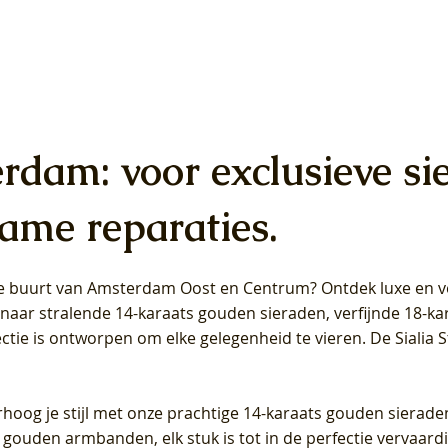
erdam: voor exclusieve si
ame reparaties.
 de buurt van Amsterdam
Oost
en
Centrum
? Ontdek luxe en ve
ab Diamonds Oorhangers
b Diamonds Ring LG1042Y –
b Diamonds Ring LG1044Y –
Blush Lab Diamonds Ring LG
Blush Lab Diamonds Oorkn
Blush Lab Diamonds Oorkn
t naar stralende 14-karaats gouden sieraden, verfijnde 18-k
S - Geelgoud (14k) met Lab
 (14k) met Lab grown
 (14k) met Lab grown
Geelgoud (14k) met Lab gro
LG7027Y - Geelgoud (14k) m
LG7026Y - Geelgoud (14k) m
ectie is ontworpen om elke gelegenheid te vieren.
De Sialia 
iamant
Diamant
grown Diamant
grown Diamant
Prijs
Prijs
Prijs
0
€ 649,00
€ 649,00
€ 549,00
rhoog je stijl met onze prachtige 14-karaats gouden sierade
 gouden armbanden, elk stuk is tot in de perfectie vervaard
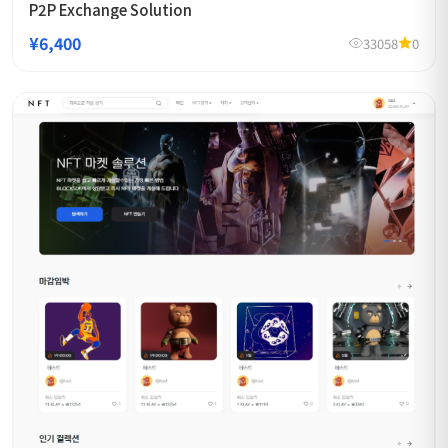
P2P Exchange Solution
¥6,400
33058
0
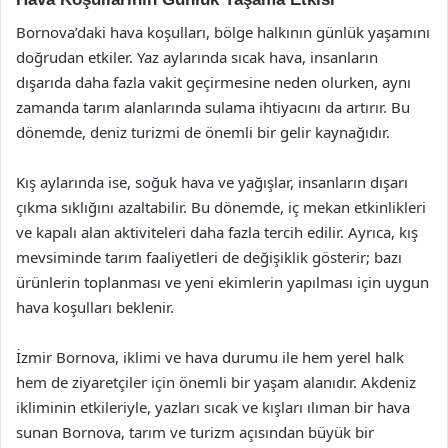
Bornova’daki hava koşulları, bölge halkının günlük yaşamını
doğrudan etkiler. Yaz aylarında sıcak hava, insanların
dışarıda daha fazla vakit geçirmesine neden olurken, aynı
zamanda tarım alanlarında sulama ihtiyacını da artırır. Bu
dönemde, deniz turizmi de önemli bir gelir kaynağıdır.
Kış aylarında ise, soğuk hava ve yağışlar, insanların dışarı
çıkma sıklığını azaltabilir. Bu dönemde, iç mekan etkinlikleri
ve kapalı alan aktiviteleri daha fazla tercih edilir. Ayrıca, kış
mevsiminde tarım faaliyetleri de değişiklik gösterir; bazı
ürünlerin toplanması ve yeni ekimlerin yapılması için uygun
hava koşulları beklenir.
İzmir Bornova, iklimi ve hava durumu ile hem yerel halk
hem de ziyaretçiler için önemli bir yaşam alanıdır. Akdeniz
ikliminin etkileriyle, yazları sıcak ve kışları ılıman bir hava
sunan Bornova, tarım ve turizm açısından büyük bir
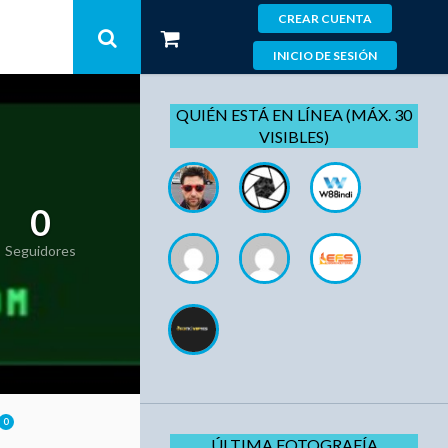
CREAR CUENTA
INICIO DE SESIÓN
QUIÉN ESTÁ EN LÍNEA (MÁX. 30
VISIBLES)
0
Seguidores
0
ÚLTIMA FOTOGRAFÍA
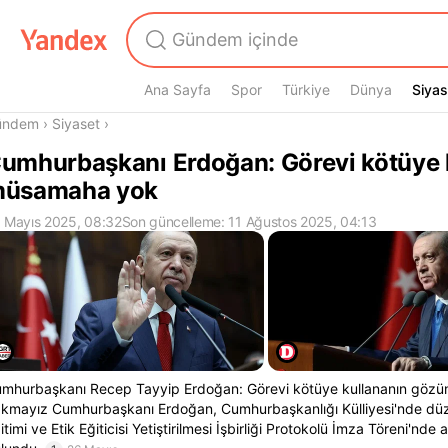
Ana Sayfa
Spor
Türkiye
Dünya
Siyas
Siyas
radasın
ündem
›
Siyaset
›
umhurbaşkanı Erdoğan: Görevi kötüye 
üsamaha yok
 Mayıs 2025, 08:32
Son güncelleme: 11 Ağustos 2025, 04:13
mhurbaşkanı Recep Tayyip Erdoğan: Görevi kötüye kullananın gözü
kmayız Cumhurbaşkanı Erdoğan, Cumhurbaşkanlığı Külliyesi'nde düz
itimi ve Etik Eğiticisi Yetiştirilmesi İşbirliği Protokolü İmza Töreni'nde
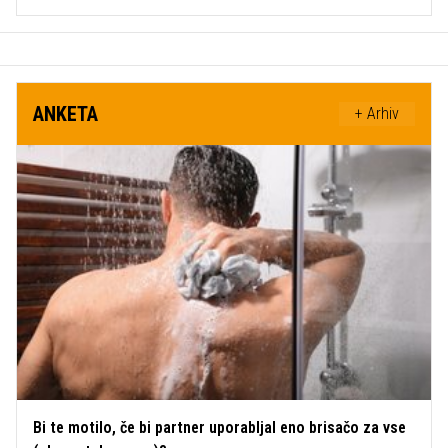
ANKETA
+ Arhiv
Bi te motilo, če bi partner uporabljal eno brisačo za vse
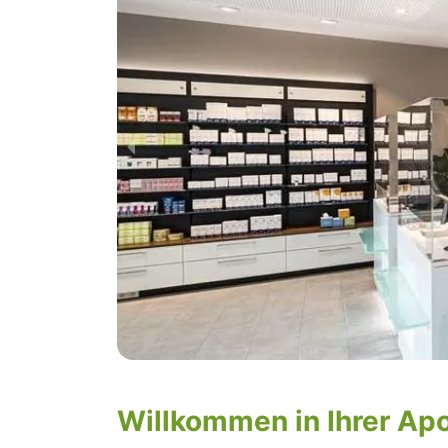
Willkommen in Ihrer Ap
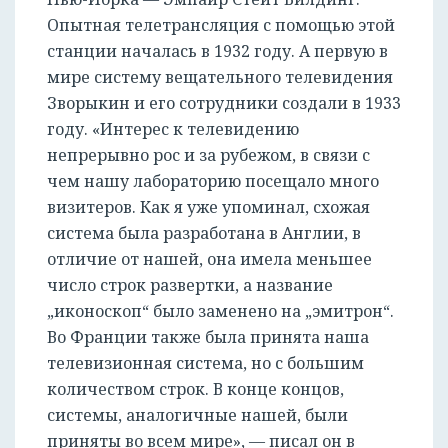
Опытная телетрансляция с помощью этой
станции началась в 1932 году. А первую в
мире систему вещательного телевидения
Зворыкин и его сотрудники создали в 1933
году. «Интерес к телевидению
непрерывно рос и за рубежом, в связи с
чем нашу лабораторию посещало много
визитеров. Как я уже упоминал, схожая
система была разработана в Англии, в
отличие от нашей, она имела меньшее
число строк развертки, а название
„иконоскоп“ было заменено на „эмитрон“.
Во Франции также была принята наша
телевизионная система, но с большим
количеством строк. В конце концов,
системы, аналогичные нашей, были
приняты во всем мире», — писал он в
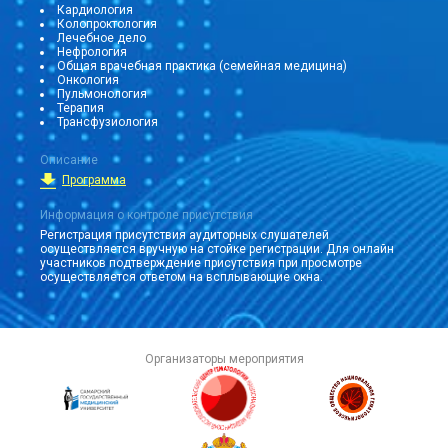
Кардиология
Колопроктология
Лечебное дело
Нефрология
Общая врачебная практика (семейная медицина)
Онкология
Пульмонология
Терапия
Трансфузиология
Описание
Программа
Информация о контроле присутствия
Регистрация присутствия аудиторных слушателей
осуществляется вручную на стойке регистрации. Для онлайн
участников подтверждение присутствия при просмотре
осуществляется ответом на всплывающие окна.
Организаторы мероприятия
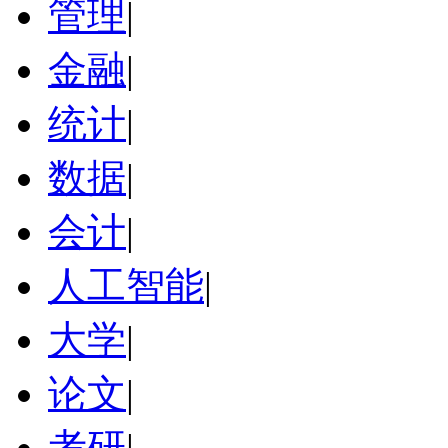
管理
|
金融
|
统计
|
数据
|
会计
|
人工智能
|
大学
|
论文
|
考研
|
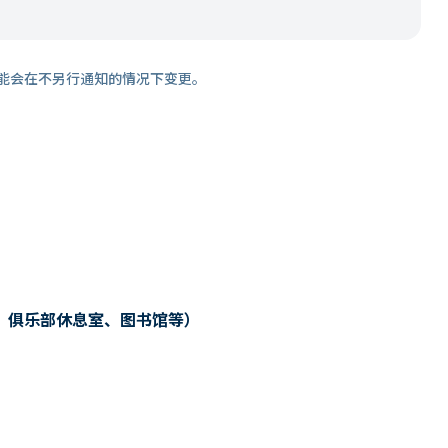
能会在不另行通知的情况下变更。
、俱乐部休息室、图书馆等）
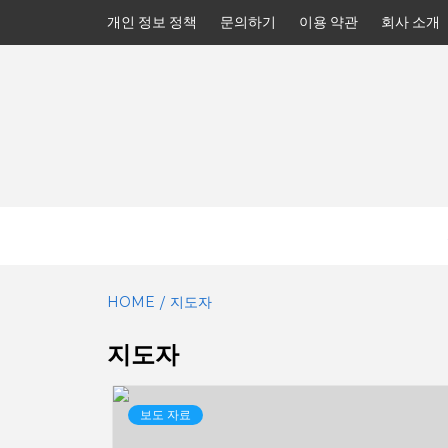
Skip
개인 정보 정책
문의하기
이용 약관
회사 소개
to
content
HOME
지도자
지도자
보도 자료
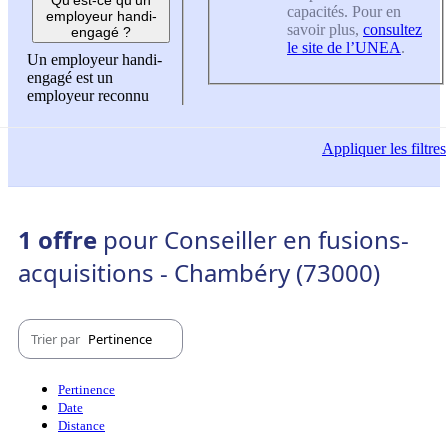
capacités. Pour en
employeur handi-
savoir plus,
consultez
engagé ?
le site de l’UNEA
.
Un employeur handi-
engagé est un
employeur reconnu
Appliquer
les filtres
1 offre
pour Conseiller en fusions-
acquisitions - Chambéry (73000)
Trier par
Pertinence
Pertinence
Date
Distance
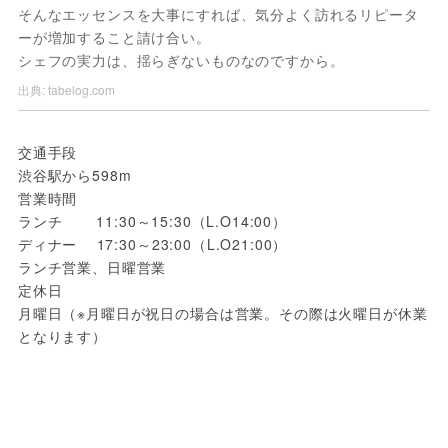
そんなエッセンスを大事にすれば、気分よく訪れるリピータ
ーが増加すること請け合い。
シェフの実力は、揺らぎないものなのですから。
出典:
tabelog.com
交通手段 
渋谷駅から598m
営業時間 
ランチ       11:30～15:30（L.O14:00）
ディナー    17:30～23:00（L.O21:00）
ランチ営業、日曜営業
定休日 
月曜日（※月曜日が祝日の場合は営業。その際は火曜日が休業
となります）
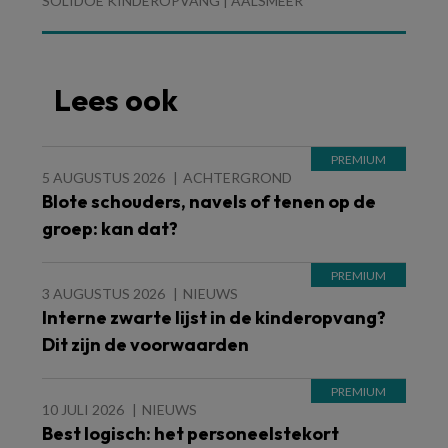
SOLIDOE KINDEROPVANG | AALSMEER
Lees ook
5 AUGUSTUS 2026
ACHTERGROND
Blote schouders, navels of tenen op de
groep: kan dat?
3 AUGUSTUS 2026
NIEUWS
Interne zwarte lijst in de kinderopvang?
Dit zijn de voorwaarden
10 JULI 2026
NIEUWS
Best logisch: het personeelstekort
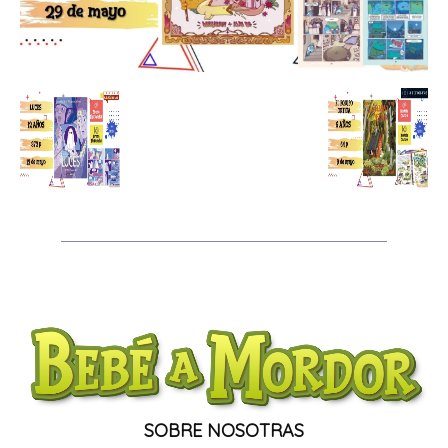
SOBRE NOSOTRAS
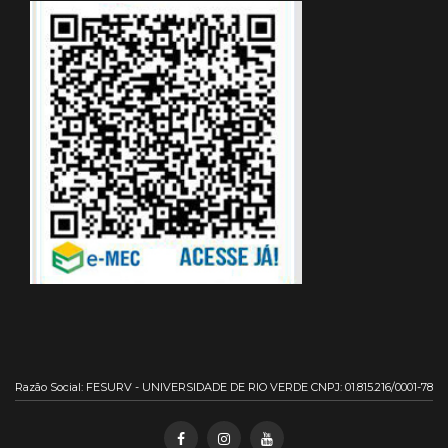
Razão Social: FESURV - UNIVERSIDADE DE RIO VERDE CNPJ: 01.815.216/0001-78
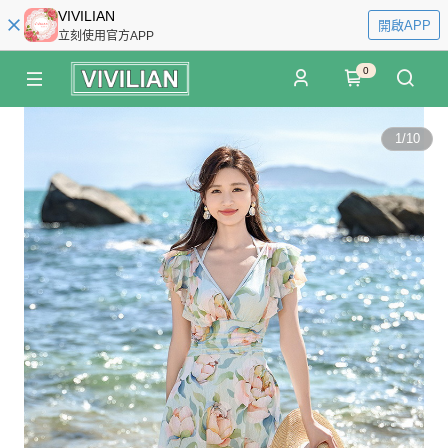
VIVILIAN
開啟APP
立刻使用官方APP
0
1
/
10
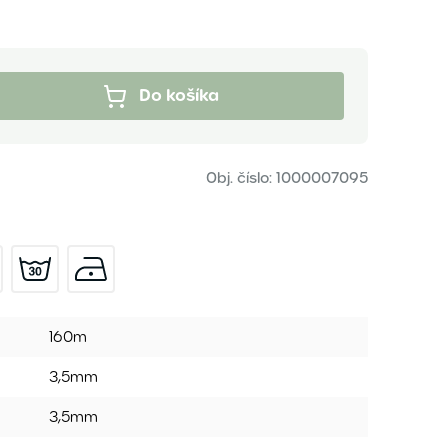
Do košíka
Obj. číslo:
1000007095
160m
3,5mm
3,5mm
·····
Print, exactly, each line above from the one with "отличие от нашей, она имела меньшее" to the one with "осуществляется вручную на", end lines included. Leave pictures out of it.

отличие от нашей, она имела меньшее
число строк развертки, а название
„иконоскоп“ было заменено на „эмитрон“.
Во Франции также была принята наша
телевизионная система, но с большим
количеством строк. В конце концов,
системы, аналогичные нашей, были
приняты во всем мире», — писал он в
Кардиология
Колопроктология
Лечебное дело
Нефрология
Общая врачебная практика (семейная медицина)
Онкология
Пульмонология
Терапия
Трансфузиология
Описание
Программа
Информация о контроле присутствия
Регистрация присутствия аудиторных слушателей
осуществляется вручную на стойке регистрации. Для онлайн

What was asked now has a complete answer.